» **Work task**: From the entries below, copy every line that holds the word "隠れ家個室居酒屋".

» **Data extracts**:
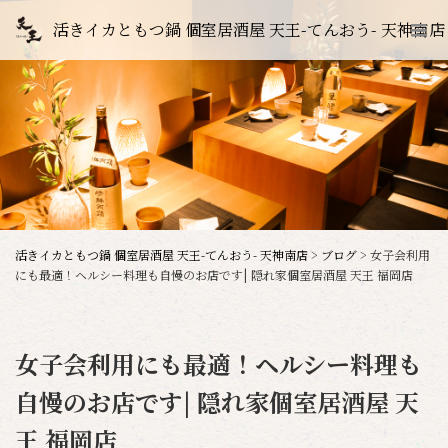
活きイカともつ鍋 個室居酒屋 天王-てんおう- 天神南店
活きイカともつ鍋 個室居酒屋 天王-てんおう- 天神南店
>
ブログ
>
女子会利用
にも最適！ヘルシー料理も自慢のお店です| 隠れ家個室居酒屋 天王 福岡店
女子会利用にも最適！ヘルシー料理も
自慢のお店です| 隠れ家個室居酒屋 天
王 福岡店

» **Answer section**:
にも最適！ヘルシー料理も自慢のお店です| 隠れ家個室居酒屋 天王 福岡店
自慢のお店です| 隠れ家個室居酒屋 天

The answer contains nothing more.